Today, my wife and I dropped my daughter off with grandma, so that we could have a “date morning.” My mom asked what our plans were. We said that we were going to a cafe, order some drinks, and talk about math. And that is exactly what we did. It was great. (I love my wife.)

More specifically, I taught Amanda about linear programming, in a way that I wish I had been taught. I decided to reproduce our conversation in this blog post (extremely silly motivating example and all). For those who have seen linear programming duality before, there are no “new ideas” here. But if duality has always felt a bit like a magical black box, you may find this walkthrough illuminating. And for those who have not seen linear programming: if you have a solid grasp of 8th grade algebra, a pen, a piece of paper, and a little time, this post should be accessible to you!

You run a small business that makes and sells things that float. More specifically, you make two products: boats and jetskis. These products don’t emerge out of thin air: they are made from raw materials. Specifically, to make these products you need engines and siding (in reality, a few other things might also be needed, but for our example, these are the only necessary inputs). Each boat requires an engine and three pieces of siding. Meanwhile, a jetski requires two engines, and only one piece of siding. You currently have 17 pieces of siding and 22 engines. You earn \(7\) for each boat and \(5\) for each jetski that you make (if you want, think of this as $7,000 and $5,000). What mix of boats and jetskis should you make to maximize your profit?

If you really want the full experience, **pause here for a couple of minutes,** and try to figure out the solution. For example, you could make 4 boats, and 5 jetskis. This would require 17 pieces of siding and 14 engines (leaving you with 8 engines), and would earn 53. Alternatively, you could make 2 boats and 10 jetskis, which requires 16 pieces of siding and 22 engines (leaving you with 1 extra piece of siding), and earns 64. Is a better plan out there? How could we know we have the best plan?

We can organize our work as follows.

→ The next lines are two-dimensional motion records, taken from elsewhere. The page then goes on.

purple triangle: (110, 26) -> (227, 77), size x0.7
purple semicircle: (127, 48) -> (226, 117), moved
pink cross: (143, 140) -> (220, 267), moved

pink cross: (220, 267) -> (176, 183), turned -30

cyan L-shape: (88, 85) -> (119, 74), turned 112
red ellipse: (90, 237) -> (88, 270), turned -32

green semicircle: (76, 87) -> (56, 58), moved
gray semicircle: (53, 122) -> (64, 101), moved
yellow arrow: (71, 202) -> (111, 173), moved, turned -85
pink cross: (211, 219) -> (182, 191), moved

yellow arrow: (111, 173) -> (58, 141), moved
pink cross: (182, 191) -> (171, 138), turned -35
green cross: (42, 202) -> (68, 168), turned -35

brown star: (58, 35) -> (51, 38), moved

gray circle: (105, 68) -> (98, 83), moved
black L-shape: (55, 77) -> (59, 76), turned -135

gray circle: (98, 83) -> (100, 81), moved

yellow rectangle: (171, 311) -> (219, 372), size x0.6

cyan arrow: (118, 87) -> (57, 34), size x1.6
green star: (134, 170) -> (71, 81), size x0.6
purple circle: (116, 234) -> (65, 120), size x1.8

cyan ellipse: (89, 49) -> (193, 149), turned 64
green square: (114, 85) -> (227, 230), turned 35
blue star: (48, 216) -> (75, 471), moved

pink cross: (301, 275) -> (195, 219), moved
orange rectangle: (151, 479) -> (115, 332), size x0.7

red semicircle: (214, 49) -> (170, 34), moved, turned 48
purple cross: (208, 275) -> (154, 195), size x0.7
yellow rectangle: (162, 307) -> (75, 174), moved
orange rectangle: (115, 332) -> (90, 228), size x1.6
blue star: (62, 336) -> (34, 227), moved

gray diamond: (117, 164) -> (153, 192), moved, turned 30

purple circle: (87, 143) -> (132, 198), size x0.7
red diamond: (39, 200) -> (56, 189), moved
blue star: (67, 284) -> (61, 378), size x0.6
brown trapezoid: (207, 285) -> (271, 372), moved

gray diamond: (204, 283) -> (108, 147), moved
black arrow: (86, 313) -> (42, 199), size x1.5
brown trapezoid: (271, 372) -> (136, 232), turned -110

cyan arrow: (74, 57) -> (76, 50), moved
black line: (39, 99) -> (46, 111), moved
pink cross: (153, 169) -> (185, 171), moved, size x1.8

Let \(B\) be the number of boats that we decide to produce, and \(J\) the number of jetskis. Then we must have \[\begin{equation} B + 2J \le 22 \label{eq:engine} \end{equation}\] \[\begin{equation} 3B + J \le 17 \label{eq:siding} \end{equation}\] This is because \(B + 2J\) gives the number of engines we need, and \(3B + J\) gives the number of pieces of siding that we need. Of course, we also must have \[\begin{equation} B \ge 0, J \ge 0 \label{eq:bjpositive} \end{equation}\] Our revenue (in thousands of dollars) is \(7B + 5J\). So our goal is to choose \(B\) and \(J\) to maximize this revenue, subject to \(\eqref{eq:engine}\) \(\eqref{eq:siding}\), and \(\eqref{eq:bjpositive}\).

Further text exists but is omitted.